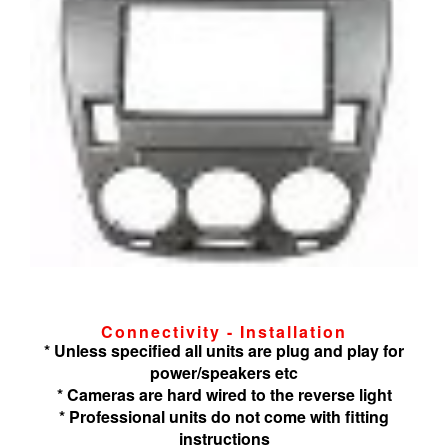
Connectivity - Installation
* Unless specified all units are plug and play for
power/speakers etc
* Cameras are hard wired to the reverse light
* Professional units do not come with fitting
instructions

======

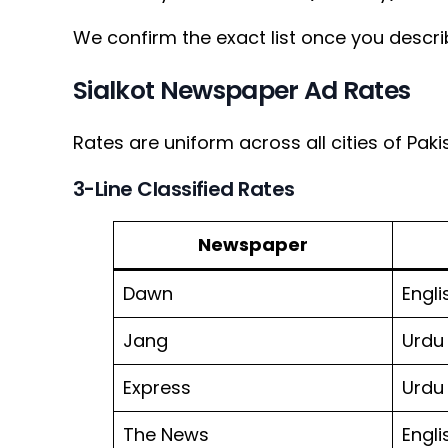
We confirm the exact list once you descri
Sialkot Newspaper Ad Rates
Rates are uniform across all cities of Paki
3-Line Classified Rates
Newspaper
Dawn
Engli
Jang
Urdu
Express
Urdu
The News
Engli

======

◆ **Requirement**
Report each line above containing the string "Rates".

◆ **Reply**
Sialkot Newspaper Ad Rates
Rates are uniform across all cities of Paki
3-Line Classified Rates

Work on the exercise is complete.